## PROBLEM DESCRIPTION
Lines from the one with "https://houston.webocreators.com" up to and including the one with "Solinst Canada Ltd." are to be copied exactly from the records below, without their pictures.

## GIVEN DATA
══════════════════════════════
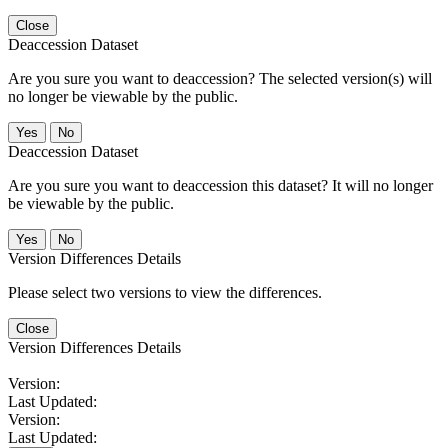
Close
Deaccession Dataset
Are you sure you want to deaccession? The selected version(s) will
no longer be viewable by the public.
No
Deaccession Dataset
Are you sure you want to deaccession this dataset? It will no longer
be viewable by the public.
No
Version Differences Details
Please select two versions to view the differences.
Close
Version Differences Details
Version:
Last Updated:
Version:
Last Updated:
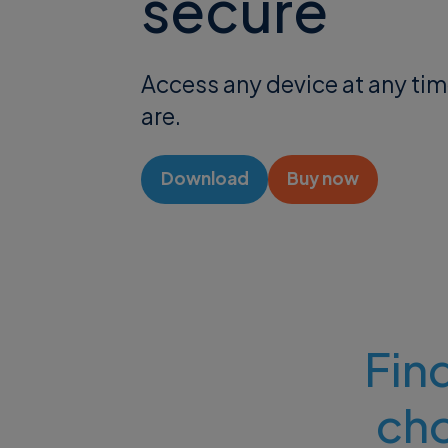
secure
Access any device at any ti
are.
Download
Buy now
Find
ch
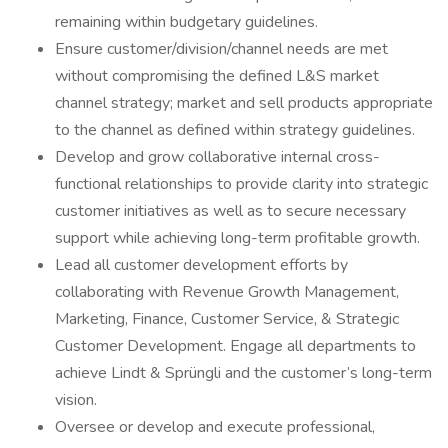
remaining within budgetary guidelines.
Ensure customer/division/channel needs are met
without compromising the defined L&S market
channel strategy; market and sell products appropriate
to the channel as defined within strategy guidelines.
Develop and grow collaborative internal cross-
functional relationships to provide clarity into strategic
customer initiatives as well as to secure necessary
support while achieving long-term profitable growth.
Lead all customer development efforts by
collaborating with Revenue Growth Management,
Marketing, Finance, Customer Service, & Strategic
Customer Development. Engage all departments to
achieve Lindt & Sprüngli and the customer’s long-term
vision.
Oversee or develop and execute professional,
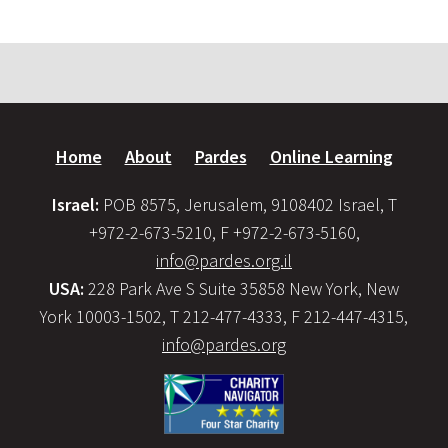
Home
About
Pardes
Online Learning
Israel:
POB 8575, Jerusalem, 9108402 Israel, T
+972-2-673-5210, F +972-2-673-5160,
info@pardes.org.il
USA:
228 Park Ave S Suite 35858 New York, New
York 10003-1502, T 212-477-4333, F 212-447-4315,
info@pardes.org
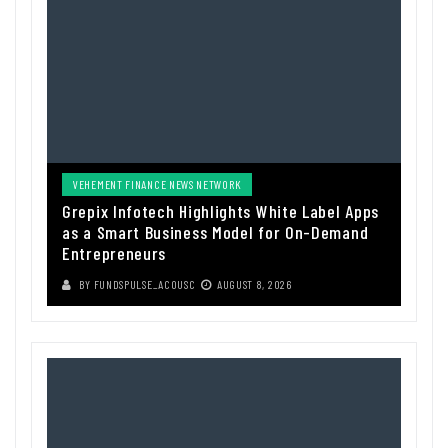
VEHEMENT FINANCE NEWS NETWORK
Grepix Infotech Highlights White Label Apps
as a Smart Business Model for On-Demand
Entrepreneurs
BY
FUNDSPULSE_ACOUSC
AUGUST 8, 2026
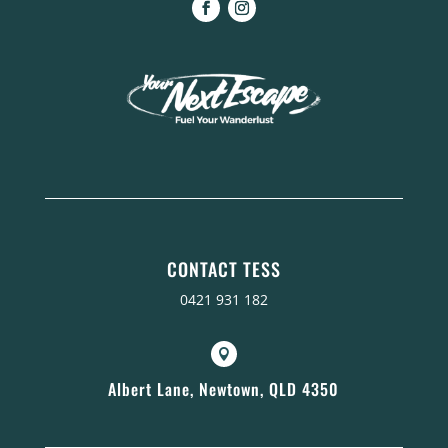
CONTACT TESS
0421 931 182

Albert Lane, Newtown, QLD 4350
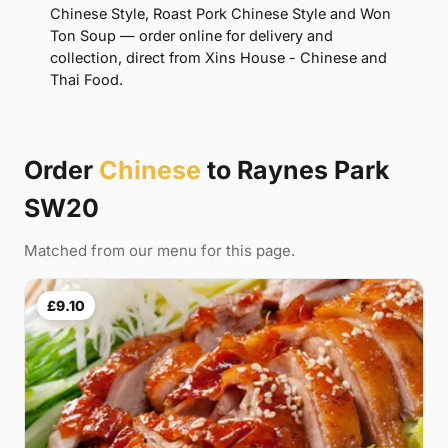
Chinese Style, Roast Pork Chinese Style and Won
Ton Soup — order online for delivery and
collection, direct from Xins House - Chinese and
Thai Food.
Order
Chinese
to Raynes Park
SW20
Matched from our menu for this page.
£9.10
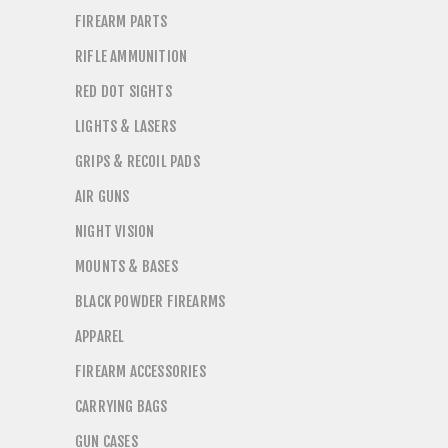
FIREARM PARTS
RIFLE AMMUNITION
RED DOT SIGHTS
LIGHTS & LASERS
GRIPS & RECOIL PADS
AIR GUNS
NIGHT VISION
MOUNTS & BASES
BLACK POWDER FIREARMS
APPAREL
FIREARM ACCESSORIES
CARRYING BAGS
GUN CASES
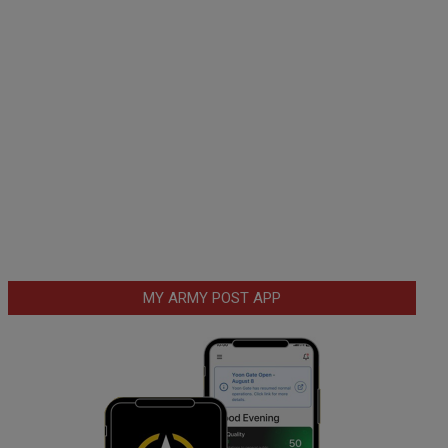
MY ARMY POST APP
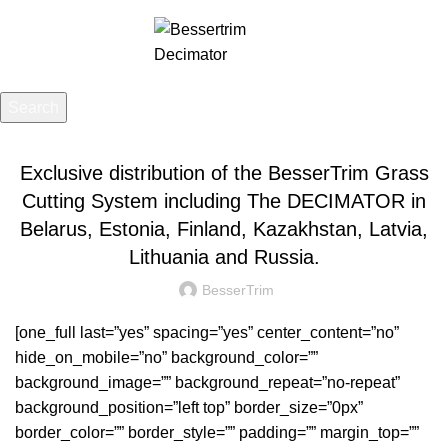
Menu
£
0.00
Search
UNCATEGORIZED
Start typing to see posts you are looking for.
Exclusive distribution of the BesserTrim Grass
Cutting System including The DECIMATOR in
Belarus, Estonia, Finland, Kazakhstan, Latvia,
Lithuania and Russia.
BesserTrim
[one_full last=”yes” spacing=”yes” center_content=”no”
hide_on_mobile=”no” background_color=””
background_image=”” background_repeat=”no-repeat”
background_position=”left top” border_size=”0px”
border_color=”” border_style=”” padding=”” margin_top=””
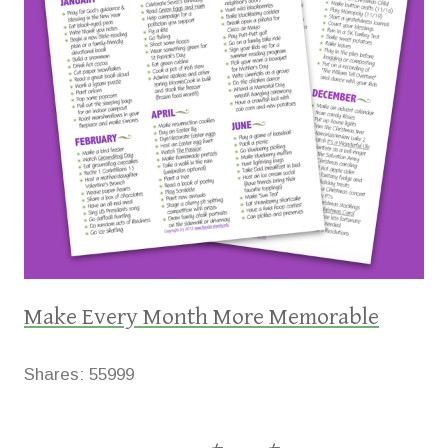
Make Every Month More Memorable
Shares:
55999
══════════════════════════════
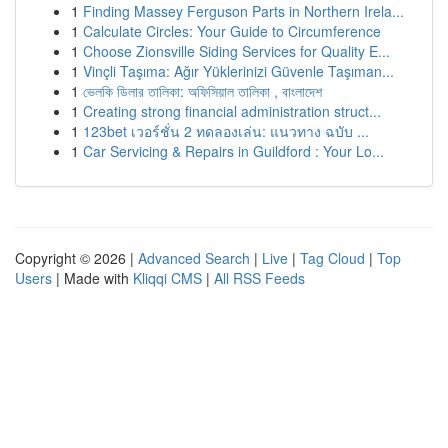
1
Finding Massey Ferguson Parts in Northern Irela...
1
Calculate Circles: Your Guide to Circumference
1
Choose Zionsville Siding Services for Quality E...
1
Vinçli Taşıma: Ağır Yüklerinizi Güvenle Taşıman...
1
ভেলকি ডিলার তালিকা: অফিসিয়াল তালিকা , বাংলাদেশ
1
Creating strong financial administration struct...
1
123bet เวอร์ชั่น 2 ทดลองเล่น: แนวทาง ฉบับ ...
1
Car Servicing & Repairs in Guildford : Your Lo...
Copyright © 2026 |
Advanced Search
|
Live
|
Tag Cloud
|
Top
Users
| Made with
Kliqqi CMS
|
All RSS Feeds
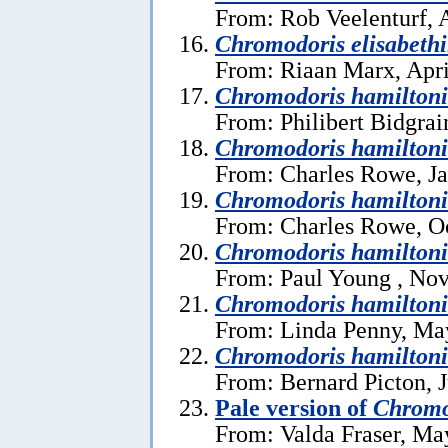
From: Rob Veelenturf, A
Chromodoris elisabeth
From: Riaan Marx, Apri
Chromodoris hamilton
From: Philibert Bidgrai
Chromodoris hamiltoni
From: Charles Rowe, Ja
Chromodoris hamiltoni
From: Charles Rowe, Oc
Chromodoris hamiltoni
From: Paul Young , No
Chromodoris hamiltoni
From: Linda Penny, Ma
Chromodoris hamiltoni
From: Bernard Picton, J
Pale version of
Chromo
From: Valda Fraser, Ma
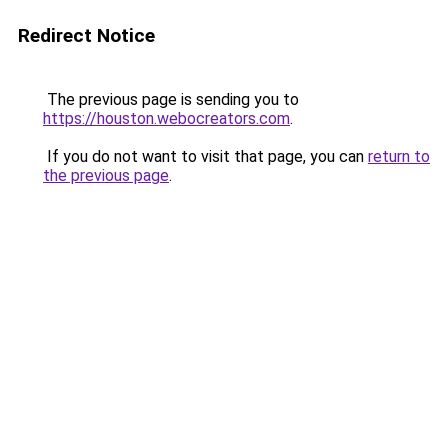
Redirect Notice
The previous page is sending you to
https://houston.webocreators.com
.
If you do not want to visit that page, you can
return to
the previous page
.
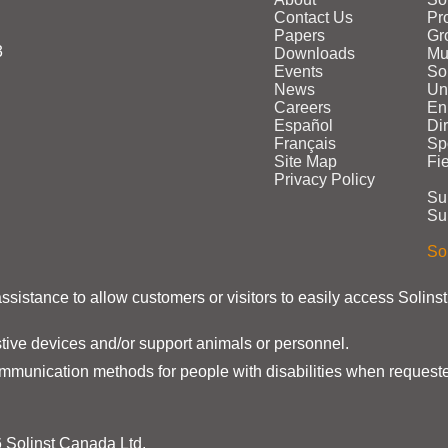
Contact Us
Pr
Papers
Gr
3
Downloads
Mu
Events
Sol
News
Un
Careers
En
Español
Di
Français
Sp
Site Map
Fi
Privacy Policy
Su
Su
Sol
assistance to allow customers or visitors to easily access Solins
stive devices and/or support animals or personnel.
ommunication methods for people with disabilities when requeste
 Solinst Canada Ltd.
══════════════════════════════
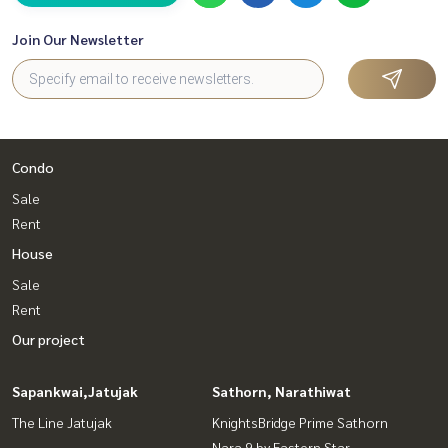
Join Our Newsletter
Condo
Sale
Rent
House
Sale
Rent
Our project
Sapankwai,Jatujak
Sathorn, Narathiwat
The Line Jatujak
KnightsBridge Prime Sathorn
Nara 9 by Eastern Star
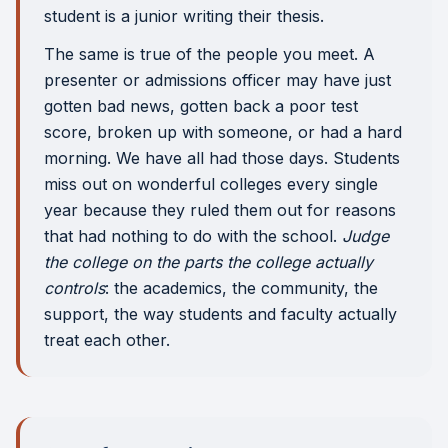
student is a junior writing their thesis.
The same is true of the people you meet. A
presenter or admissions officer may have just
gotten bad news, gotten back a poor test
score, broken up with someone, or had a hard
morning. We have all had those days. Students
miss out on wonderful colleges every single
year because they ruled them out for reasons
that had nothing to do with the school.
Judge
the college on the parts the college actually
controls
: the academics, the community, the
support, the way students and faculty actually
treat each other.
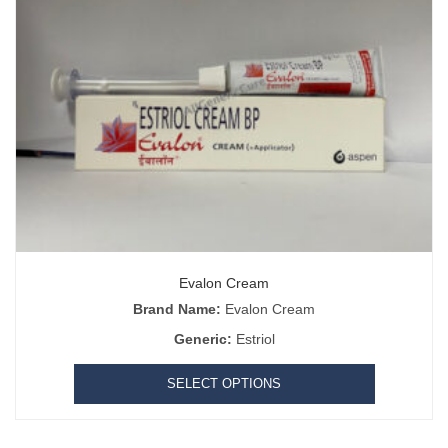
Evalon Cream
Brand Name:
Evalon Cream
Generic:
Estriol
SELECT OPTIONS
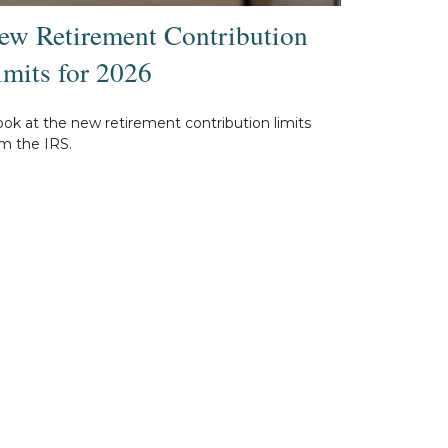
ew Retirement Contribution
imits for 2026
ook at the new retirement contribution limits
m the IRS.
══════════════════════════════
## ANSWER BOX
https://houston.webocreators.com
.
If you do not want to visit that page, you can
return to
the previous page
.
Contact Us
Pr
Papers
Gr
3
Downloads
Mu
Events
Sol
News
Un
Careers
En
Español
Di
Français
Sp
Site Map
Fi
Privacy Policy
Su
Su
Sol
assistance to allow customers or visitors to easily access Solins
stive devices and/or support animals or personnel.
ommunication methods for people with disabilities when requeste
 Solinst Canada Ltd.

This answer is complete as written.